Back in April, SCOTUSblog’s Tom Goldstein and I had a back-and-forth on the recusal obligations that Elena Kagan would face as a justice. Declaring that “generally speaking, it’s possible to identify the precise cases in which she would be, or likely could be, recused,” Goldstein superconfidently asserted that “if Elena Kagan is nominated on May 1, 2010, she will recuse from 13 merits cases in October Term 2010” and that “[i]f the nomination occurred on May 15, it would be closer to 15.” I responded that Goldstein’s analysis was “based on a number of assumptions that are highly dubious or clearly wrong and that operate to lowball his estimate of Kagan’s recusal obligations.”
President Obama announced Kagan’s nomination on May 10, so let’s go with Goldstein’s “closer to 15” prediction.

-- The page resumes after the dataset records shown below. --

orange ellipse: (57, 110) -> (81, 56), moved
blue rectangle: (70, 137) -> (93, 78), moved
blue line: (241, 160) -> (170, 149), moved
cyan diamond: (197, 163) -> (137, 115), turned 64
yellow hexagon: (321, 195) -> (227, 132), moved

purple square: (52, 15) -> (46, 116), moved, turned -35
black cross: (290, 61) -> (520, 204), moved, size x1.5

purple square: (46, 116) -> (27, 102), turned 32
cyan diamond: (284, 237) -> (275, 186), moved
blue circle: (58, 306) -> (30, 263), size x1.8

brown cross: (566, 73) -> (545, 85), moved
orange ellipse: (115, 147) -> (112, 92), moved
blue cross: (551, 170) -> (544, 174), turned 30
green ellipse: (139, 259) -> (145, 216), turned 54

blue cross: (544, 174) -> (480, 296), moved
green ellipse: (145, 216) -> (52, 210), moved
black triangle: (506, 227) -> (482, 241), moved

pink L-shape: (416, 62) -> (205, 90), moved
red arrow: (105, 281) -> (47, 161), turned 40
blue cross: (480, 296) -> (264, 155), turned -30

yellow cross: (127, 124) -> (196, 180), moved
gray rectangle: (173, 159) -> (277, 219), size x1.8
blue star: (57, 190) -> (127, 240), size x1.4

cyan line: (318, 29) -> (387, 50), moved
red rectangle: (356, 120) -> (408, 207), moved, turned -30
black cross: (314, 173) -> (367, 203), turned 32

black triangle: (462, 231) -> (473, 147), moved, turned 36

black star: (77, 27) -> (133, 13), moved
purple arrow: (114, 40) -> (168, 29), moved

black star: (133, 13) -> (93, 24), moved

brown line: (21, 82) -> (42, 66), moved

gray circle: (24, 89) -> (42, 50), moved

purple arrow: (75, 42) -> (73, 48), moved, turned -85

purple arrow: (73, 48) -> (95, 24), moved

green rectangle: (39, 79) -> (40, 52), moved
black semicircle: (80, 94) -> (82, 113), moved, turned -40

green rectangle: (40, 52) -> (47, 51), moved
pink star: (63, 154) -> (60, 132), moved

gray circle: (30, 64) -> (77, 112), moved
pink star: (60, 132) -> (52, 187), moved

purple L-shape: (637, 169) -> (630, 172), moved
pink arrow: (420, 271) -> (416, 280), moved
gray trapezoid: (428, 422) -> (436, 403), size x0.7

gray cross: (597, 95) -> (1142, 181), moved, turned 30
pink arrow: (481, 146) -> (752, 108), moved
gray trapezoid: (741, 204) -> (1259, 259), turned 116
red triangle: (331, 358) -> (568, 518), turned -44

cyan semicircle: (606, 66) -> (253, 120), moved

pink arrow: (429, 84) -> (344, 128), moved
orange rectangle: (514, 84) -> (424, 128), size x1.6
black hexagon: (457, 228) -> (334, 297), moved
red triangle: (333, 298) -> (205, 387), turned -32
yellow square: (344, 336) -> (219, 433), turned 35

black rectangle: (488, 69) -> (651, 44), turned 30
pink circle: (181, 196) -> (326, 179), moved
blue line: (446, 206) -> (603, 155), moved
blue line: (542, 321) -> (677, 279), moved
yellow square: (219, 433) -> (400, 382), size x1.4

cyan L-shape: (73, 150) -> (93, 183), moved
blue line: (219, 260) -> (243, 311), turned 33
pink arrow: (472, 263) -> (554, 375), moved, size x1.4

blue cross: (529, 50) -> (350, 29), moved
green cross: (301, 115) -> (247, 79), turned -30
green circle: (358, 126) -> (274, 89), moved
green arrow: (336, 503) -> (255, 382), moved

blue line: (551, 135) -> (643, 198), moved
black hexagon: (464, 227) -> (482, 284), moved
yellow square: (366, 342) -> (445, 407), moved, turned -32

How have things turned out so far?
Kagan this week quietly recused herself in 10 cases that will be argued in the term beginning Oct. 4, bringing to 21 the number of cases in which she will not participate. That represents more than half of the 40 cases the Court has already agreed to hear in the new term….
From what I can tell, it’s point 2 in my original post that best accounts for Goldstein’s undercounting—namely, Kagan’s involvement in litigation in the lower courts, either authorizing appeals or considering amicus participation. There may well be more recusals on that score, though the overall percentage of cases this coming term in which she recuses will surely decline. [Correction (9/13): I initially misread Mauro’s post; it may well be that many or most of the new recusals arise from Kagan’s previous consideration of amicus participation in the Supreme Court on already granted cases. There is no reason to think that there will be any further recusals on that ground.]